We work on one habit. One short-term goal with 100% focus on the process. The process of learning the habits that the client needs to master in order to be the person they always knew they’d be.
It seems odd to think that the most audacious achievements come down to starting with a single habit, but it’s true. I’ve worked with over 1,000 clients and I’ve never seen a failure of willpower. But we all struggle with focus. We try to do too much because we see the people that we want to be and all that they do well and think, “I have to be that perfect all the time and any slip up just means I’m a failure and shouldn’t even bother trying.” We get discouraged when we waste all our willpower trying to do 100 things perfect instead of one thing better. And we quit when we can’t see our own progress through all the distractions.
So the key to getting past that old voice in your head is not willpower; it’s focus. Here are some of the tools I use to help my clients stay focused on their own journey.

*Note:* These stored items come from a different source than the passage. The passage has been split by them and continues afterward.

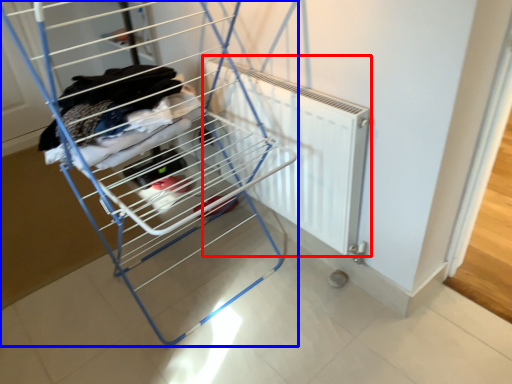 Question: Which object appears farthest to the camera in this image, radiator (highlighted by a red box) or furniture (highlighted by a blue box)?

Choices:
 (A) radiator
 (B) furniture

Answer: (A) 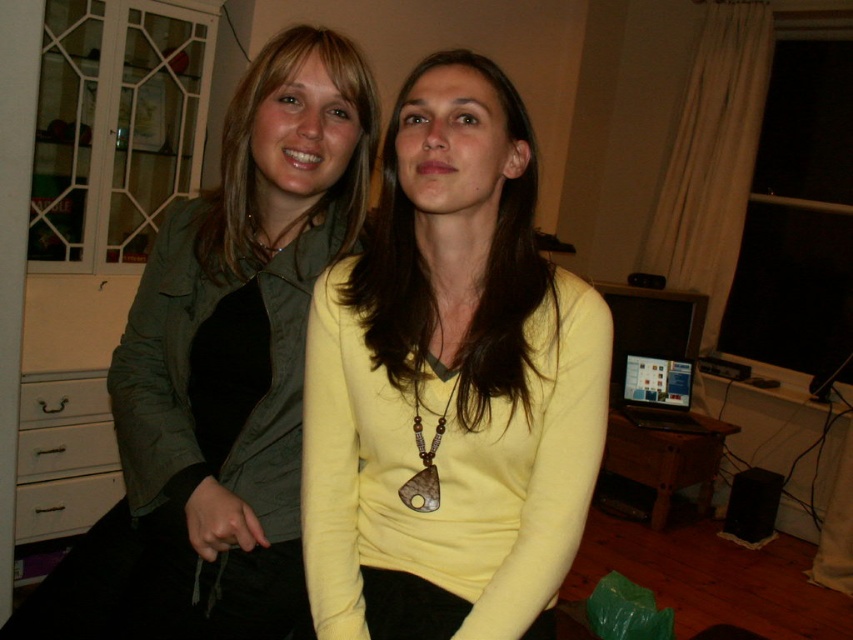 You are standing in the living room and want to place a small plant between the two points, point (454, 134) and point (412, 378). Which point should you place the plant closer to so that it appears closer to you?

You should place the plant closer to point (454, 134) because it is closer to the viewer than point (412, 378).

You are a delivery person who needs to place a small package on the yellow matte sweater at center. The package requires a surface at least 1 meter away from the viewer. Can you place it there?

The yellow matte sweater at center is 91.43 centimeters away from the viewer, which is less than 1 meter. Therefore, the package cannot be placed there as it does not meet the required distance.

Please look at the two sweaters in the image. The yellow matte sweater at center and the matte yellow sweater at center. Which one is located to the right?

The yellow matte sweater at center is located to the right of the matte yellow sweater at center. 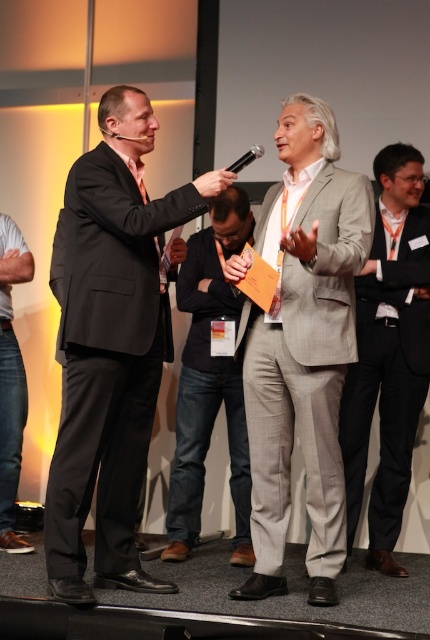 You are standing in the event setting and see the point at coordinates (387, 378). Which object is this point located on?

The point at coordinates (387, 378) is located on the light gray wool suit at center.

You are attending a formal event and need to find the tallest pair of jeans in the room. You see the dark gray jeans at center and the denim jeans at lower left. Which pair should you choose?

The dark gray jeans at center is taller than the denim jeans at lower left, so you should choose the dark gray jeans at center.

You are a photographer at a formal event and need to adjust the lighting to ensure both the gray textured suit at center and the light gray wool suit at center are well lit. Based on their positions, which suit should you focus the light on first?

The gray textured suit at center is above the light gray wool suit at center, so you should focus the light on the gray textured suit at center first to ensure proper illumination from top to bottom. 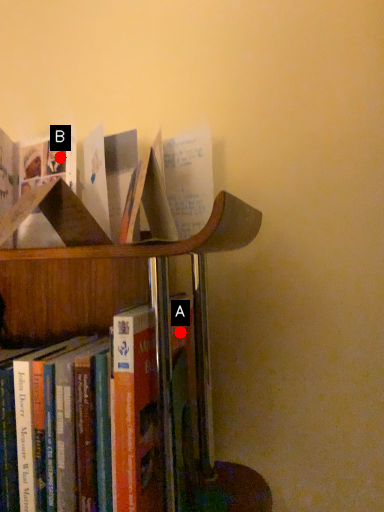 Question: Two points are circled on the image, labeled by A and B beside each circle. Which of the following is the farthest from the observer?

Choices:
 (A) A is further
 (B) B is further

Answer: (B) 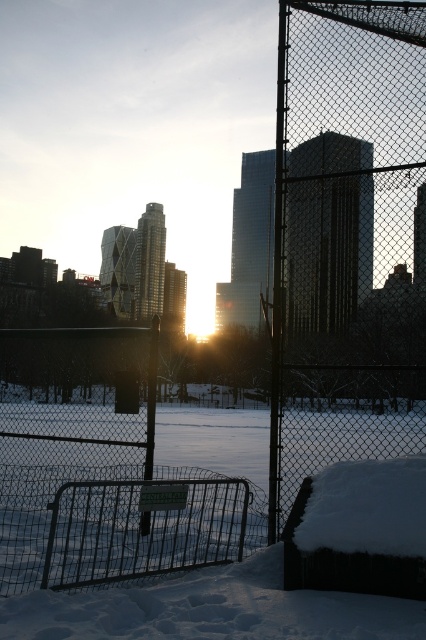 Describe the element at coordinates (347, 237) in the screenshot. I see `wire mesh fence at center` at that location.

Can you confirm if wire mesh fence at center is wider than metallic chain-link fence at center?

No.

Who is more forward, (x=319, y=248) or (x=71, y=432)?

Point (x=319, y=248)

I want to click on wire mesh fence at center, so click(x=347, y=237). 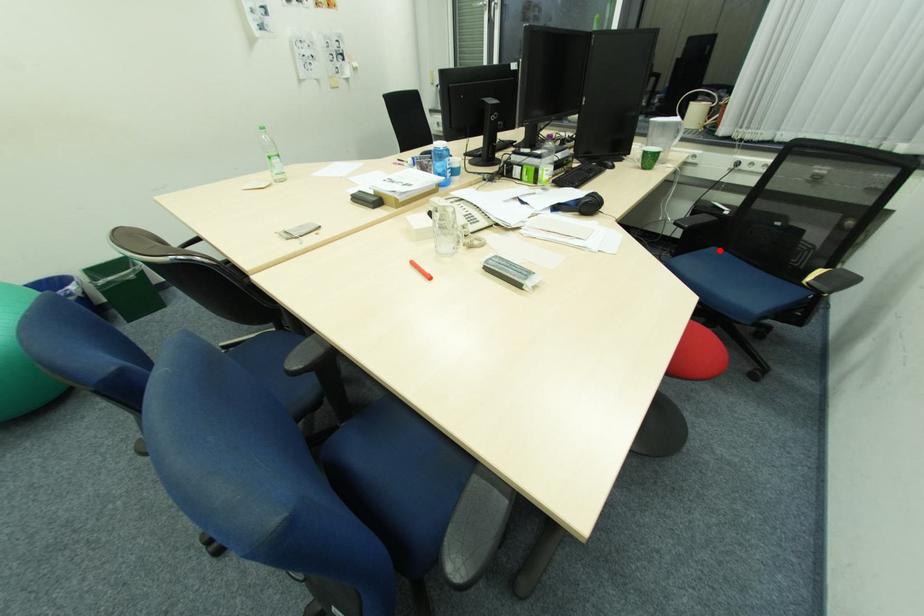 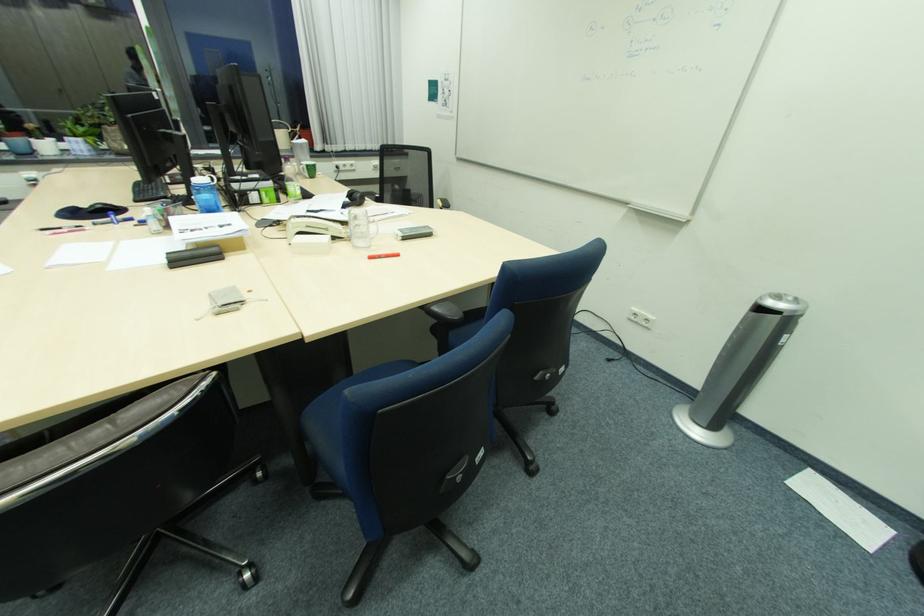 Question: I am providing you with two images of the same scene from different viewpoints. A red point is marked on the first image. At the location where the point appears in image 1, is it still visible in image 2?

Choices:
 (A) Yes
 (B) No

Answer: (B) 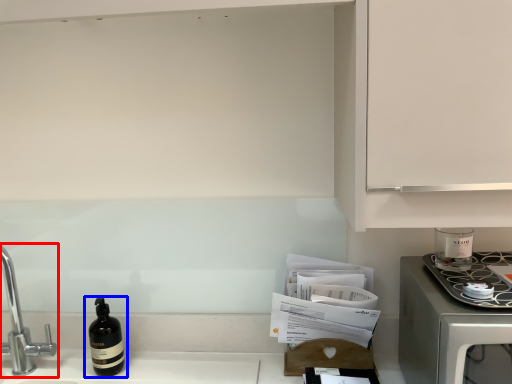 Question: Which point is closer to the camera, tap (highlighted by a red box) or bottle (highlighted by a blue box)?

Choices:
 (A) tap
 (B) bottle

Answer: (A) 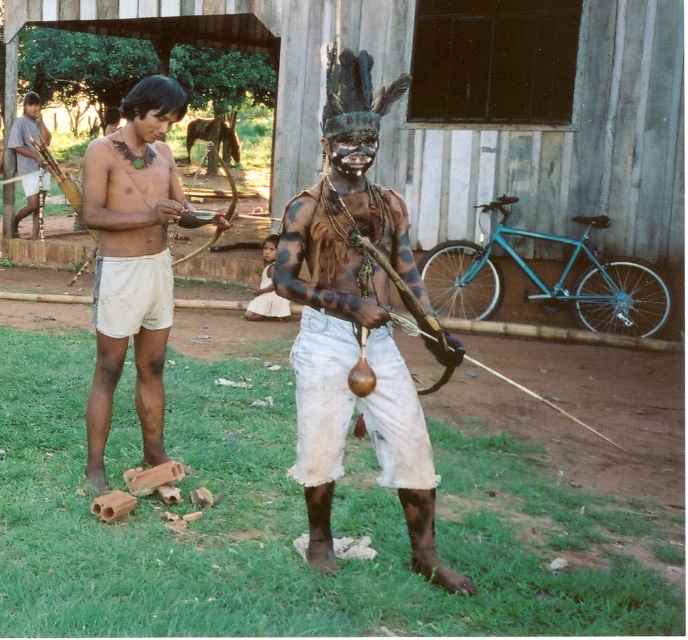 Between matte brown wooden stick at left and white cotton skirt at center, which one has less height?

white cotton skirt at center

Consider the image. Does matte brown wooden stick at left have a larger size compared to white cotton skirt at center?

Indeed, matte brown wooden stick at left has a larger size compared to white cotton skirt at center.

What do you see at coordinates (30, 160) in the screenshot?
I see `matte brown wooden stick at left` at bounding box center [30, 160].

At what (x,y) coordinates should I click in order to perform the action: click on matte brown wooden stick at left. Please return your answer as a coordinate pair (x, y). Looking at the image, I should click on (30, 160).

Where is `matte black bow at center`? The width and height of the screenshot is (688, 640). matte black bow at center is located at coordinates (354, 323).

What do you see at coordinates (354, 323) in the screenshot? I see `matte black bow at center` at bounding box center [354, 323].

Who is more distant from viewer, (394, 404) or (34, 163)?

The point (34, 163) is behind.

In order to click on matte black bow at center in this screenshot , I will do `click(354, 323)`.

Is point (334, 404) farther from camera compared to point (247, 314)?

That is False.

The width and height of the screenshot is (688, 640). Find the location of `matte black bow at center`. matte black bow at center is located at coordinates (354, 323).

Where is `matte black bow at center`? This screenshot has width=688, height=640. matte black bow at center is located at coordinates (354, 323). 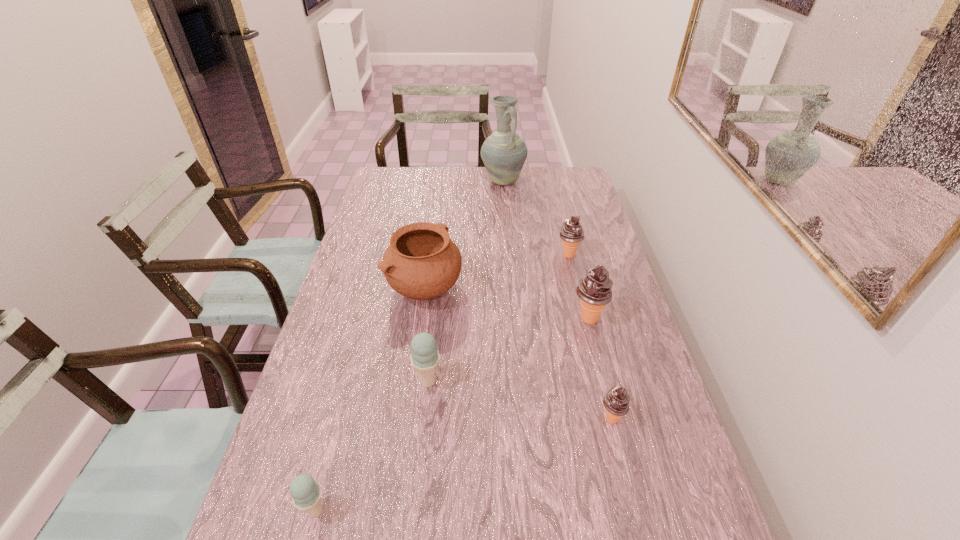 Locate an element on the screen. This screenshot has height=540, width=960. the fourth object from left to right is located at coordinates (504, 152).

At what (x,y) coordinates should I click in order to perform the action: click on the tallest object. Please return your answer as a coordinate pair (x, y). Looking at the image, I should click on click(504, 152).

This screenshot has width=960, height=540. In order to click on the tallest ice cream in this screenshot , I will do `click(594, 290)`.

Find the location of a particular element. The image size is (960, 540). the second farthest ice cream is located at coordinates (594, 290).

In order to click on pottery in this screenshot , I will do `click(422, 262)`.

Find the location of a particular element. The width and height of the screenshot is (960, 540). the second farthest object is located at coordinates (571, 233).

In order to click on the farthest chocolate icecream in this screenshot , I will do `click(571, 233)`.

Find the location of a particular element. This screenshot has width=960, height=540. the second ice cream from left to right is located at coordinates (425, 357).

The image size is (960, 540). Find the location of `the third nearest ice cream`. the third nearest ice cream is located at coordinates (425, 357).

This screenshot has width=960, height=540. Find the location of `the fourth farthest ice cream`. the fourth farthest ice cream is located at coordinates (616, 401). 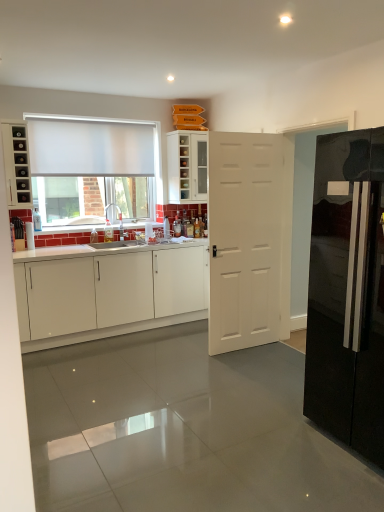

- Track it. You need to see you’re getting better at something. You need to keep track of that one habit and see the numbers start to add up. You can use MyFitnessPal, you can use a pitch counter, you can use a calendar, but start tracking the days that you improved yourself. So if you want to eat colorful veggies at every meal, write a happy face on that calendar every day you do it. Don’t write a frown face on the days that you don’t because that’s only going to fuel that old voice in your head. You need to see your successes.
- Keep the cadence; change the distance. When I was a young Marine Officer Candidate, a Marine taught me the key to running uphill is to keep putting one foot in front of the other, no matter how small that footstep is. You maintain the cadence, but you change the distance. So no matter how tired you are, you rely on the rhythm to keep you moving forward. I try to impart that lesson to my clients by telling them they can always adjust. If we are working on eating colorful veggies at every meal, but you know you have a crazy day ahead of you, just hit ONE meal. Keep the focus and moving forward.
- Make planning the fallback plan. If there’s a day when you know you’re not going to get any colorful vegetables, sit down and make a plan for how to avoid this situation the future. Did you forget to buy them? Chop them? How did you get here? Going through that process of learning and planning might even be more valuable that getting all your veggies that day. So stay focused on learning and keep moving forward.
- Reflect on what matters. My clients answer 2 questions every day that are so important they started calling them “The Two Questions.” What did I do well today? What did I learn today? These questions will help you focused on what you are doing and learning that is getting you closer to being your best self. The process of putting one foot in front of the other.
I’m not going to lie, you’ll hear that voice from time to time. But by saying focused on the process and always remembering there’s a way forward, it’ll mean less and less when it pops up. You can’t stop that old voice from speaking up, but you can learn to ignore it. It’s just not who you are any more.